Answer
$$
y=2x^{2}+8x-8
$$
The $x$-intercepts are
$$
x_{1}=2\left(\sqrt{2}-1\right) \approx 0.828 ,\:x_{2}=-2\left(1+\sqrt{2}\right) \approx -4.828
$$
The $y$-intercept is -8.
Vertex parabola is $\left(-2 , -16 \right)$.
The axis is $x=-2$ , the vertical line through the vertex.

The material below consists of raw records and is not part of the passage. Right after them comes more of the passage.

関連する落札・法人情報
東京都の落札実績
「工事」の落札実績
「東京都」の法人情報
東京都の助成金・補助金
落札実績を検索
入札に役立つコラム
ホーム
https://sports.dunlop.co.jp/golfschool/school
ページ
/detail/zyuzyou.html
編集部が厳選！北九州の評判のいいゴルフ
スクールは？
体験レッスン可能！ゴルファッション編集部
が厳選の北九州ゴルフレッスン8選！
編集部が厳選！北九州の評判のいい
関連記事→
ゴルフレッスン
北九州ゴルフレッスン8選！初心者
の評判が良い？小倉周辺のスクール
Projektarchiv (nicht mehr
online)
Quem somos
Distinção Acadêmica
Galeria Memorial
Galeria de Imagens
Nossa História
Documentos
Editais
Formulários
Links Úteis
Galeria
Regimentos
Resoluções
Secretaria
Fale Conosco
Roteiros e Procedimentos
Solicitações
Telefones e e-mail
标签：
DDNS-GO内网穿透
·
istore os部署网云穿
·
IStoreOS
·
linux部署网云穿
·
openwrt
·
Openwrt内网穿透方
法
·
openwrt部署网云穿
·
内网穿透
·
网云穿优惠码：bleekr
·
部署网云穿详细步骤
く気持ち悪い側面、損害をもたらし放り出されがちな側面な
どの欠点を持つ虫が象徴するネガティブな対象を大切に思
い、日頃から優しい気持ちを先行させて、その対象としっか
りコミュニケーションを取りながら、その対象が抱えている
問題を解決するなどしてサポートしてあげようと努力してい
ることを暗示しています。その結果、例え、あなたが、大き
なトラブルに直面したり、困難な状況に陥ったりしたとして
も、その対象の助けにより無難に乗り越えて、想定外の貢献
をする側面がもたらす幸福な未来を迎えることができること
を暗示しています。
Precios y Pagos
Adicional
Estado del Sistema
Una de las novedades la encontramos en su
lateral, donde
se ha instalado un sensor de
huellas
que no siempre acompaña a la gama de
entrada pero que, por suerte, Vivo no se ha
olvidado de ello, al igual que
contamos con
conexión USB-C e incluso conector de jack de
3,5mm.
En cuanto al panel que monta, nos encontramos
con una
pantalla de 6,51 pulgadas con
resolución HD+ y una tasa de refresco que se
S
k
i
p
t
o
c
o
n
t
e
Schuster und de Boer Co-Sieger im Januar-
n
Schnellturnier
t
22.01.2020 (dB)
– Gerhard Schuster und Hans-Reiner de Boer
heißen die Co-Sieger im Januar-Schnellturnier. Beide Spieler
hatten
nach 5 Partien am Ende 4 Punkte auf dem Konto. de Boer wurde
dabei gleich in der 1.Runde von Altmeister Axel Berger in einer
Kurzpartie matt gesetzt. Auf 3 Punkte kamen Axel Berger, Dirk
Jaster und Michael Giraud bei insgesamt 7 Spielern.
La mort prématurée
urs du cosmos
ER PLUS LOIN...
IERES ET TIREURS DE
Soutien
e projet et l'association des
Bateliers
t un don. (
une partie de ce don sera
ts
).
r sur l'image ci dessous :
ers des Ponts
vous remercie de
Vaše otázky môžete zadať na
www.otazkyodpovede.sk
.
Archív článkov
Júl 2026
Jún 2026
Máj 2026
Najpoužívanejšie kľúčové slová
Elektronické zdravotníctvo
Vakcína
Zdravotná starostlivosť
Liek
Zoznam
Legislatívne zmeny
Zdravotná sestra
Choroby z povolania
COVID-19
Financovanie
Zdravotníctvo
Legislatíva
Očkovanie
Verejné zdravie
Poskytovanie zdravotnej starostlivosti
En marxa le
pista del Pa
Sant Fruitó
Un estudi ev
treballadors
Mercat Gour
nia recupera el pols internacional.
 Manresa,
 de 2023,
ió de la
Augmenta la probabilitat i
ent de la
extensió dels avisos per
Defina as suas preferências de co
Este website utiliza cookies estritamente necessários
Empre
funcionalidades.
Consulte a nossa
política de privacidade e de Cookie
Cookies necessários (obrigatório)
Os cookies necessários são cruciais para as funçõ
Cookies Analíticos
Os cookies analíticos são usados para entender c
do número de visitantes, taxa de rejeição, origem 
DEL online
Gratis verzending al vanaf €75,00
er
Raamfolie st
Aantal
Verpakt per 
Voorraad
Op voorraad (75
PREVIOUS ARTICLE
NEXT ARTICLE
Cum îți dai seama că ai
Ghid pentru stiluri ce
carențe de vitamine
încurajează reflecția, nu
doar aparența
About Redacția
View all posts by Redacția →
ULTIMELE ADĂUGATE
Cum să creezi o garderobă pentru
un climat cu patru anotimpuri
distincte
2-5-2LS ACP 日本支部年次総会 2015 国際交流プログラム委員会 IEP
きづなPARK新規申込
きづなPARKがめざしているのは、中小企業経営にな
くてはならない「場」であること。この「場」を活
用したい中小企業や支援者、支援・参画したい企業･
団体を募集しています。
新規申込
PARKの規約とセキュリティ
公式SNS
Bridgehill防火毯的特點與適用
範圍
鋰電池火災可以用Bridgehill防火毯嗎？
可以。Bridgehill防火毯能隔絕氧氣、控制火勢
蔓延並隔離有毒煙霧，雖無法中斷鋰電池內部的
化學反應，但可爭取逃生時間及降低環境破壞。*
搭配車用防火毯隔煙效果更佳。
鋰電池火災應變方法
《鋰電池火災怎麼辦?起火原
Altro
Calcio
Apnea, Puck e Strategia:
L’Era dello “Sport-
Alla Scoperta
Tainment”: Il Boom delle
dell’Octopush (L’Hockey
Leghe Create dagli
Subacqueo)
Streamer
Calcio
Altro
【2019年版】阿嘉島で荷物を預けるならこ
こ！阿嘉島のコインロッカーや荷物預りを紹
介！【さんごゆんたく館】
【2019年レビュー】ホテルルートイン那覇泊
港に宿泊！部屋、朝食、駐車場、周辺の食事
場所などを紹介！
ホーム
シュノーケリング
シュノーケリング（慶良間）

Plotting the vertex, the $y$-intercept,the $x$-intercepts. and the point $\left(-2 , -16 \right)$. gives the graph in Figure
Work Step by Step
$$
y=2x^{2}+8x-8
$$
The $x$-intercepts can be found by letting $y=0$ to get
$$
y=2x^{2}+8x-8=x^{2}+4x-4=0
$$
This does not appear to factor, so we’ll try the quadratic formula.
$$
\:x_{1,\:2}=\frac{-4\pm \sqrt{4^2-4\cdot \:1\left(-4\right)}}{2\cdot \:1}
$$
from which
$$
x_{1}=2\left(\sqrt{2}-1\right) \approx 0.828 ,\:x_{2}=-2\left(1+\sqrt{2}\right) \approx -4.828
$$
are the $x$-intercepts.
To find the $y$-intercept , set $x=0 $
$$
y=2. (0)^{2}+8(0)-8=-8.
$$
So the $y$-intercept is -8.
The $x$-coordinate of the vertex is :
$$
x=\frac{-b}{2a}=-\frac{8}{4}=-2
$$
Substituting this into the equation gives
$$
y=2(-2)^{2}+8.(-2)-8=8-16-8=-16
$$
The vertex is $\left(-2 , -16 \right)$.
The axis is $x=-2 $ , the vertical line through the vertex.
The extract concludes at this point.